Records:
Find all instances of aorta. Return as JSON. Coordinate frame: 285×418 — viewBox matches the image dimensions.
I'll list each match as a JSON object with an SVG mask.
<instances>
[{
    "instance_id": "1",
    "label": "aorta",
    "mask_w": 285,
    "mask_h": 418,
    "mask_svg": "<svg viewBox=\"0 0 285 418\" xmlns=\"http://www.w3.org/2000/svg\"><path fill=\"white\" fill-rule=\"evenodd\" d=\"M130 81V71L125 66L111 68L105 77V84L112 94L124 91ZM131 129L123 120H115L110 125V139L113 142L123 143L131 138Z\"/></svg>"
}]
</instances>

---

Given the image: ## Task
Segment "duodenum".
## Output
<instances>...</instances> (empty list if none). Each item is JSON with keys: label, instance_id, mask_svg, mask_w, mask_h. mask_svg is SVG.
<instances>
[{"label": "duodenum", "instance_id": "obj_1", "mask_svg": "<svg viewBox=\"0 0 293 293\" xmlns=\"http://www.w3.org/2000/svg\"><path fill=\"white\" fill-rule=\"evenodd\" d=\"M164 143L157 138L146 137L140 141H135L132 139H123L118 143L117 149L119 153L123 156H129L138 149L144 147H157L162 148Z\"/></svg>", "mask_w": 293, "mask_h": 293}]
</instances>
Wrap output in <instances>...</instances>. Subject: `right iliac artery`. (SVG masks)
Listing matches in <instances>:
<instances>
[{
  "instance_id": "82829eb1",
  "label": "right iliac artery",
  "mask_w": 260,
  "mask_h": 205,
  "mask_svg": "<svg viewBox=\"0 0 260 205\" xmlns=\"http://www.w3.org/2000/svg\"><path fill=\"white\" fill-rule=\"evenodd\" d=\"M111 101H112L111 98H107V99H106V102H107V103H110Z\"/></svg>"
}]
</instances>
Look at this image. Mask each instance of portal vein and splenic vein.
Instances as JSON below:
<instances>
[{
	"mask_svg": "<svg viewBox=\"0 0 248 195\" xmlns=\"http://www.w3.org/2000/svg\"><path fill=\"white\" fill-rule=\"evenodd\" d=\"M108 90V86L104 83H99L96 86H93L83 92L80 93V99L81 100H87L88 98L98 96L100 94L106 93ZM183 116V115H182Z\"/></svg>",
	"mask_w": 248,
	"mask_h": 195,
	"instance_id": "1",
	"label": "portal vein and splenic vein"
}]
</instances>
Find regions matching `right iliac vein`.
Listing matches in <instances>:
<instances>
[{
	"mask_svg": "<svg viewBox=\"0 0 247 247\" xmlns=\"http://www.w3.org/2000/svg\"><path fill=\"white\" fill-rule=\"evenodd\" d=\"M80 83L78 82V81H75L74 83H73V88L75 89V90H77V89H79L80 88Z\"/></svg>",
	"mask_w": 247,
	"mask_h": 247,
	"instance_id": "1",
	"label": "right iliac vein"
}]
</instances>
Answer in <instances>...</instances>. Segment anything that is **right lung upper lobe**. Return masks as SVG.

--

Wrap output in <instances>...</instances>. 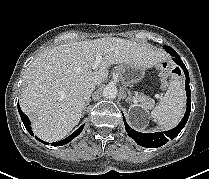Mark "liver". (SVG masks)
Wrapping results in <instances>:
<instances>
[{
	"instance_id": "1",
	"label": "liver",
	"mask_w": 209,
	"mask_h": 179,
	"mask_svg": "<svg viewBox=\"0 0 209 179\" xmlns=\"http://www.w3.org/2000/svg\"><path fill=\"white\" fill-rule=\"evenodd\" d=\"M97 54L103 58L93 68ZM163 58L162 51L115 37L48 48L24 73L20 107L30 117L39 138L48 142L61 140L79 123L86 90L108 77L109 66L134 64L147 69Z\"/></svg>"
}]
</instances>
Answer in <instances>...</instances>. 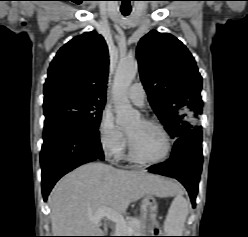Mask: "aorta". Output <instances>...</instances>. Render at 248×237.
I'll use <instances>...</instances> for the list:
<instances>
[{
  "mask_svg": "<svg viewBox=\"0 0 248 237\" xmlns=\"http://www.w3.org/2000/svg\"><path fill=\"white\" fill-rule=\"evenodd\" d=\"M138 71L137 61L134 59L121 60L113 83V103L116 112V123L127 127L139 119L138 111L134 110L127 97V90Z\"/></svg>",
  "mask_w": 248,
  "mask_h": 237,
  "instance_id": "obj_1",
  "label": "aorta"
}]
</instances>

Action item:
Whenever a line in the records above contains the string "Segment", copy that line.

Result:
Segment "duodenum".
Answer in <instances>...</instances>. Segment anything that is **right lung upper lobe**. Return masks as SVG.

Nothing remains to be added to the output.